▸ EXERCISE DETAILS: Your answer must consist solely of the lines from the start of the entries below through the line with "Read 4192550 times", unchanged.

Top of RECORDED INFORMATION

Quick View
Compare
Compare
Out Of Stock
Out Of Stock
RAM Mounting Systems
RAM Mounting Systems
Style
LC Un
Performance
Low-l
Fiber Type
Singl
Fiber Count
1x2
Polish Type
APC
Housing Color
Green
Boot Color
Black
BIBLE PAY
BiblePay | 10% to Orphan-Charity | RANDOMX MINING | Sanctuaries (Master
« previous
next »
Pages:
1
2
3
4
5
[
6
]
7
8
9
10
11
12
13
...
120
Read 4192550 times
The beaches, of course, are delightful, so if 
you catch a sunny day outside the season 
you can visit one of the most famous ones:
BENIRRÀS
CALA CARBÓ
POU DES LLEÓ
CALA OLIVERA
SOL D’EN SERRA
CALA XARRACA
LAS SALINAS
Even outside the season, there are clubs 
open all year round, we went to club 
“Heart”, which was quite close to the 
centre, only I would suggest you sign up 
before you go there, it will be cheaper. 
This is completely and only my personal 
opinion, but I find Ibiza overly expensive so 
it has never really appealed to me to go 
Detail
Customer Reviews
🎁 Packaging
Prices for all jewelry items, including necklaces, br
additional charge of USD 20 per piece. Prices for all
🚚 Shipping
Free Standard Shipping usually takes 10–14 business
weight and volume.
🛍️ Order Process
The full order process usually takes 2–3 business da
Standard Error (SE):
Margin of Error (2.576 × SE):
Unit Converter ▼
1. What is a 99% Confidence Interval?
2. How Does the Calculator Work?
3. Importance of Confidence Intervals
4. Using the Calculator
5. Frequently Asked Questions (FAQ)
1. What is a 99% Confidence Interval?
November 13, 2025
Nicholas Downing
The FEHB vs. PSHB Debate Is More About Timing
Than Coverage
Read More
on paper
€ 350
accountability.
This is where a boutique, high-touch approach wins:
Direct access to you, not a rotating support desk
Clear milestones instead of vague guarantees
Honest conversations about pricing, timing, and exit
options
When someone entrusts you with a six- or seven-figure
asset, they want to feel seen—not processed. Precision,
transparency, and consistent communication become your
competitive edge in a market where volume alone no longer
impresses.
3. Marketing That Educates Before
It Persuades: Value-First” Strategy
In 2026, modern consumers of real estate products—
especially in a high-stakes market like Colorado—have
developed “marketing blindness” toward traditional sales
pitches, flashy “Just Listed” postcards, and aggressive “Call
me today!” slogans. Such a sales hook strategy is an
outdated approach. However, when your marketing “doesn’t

Bottom of RECORDED INFORMATION

▸ PROBLEM SOLUTION:
Quick View
Compare
Compare
Out Of Stock
Out Of Stock
RAM Mounting Systems
RAM Mounting Systems
Style
LC Un
Performance
Low-l
Fiber Type
Singl
Fiber Count
1x2
Polish Type
APC
Housing Color
Green
Boot Color
Black
BIBLE PAY
BiblePay | 10% to Orphan-Charity | RANDOMX MINING | Sanctuaries (Master
« previous
next »
Pages:
1
2
3
4
5
[
6
]
7
8
9
10
11
12
13
...
120
Read 4192550 times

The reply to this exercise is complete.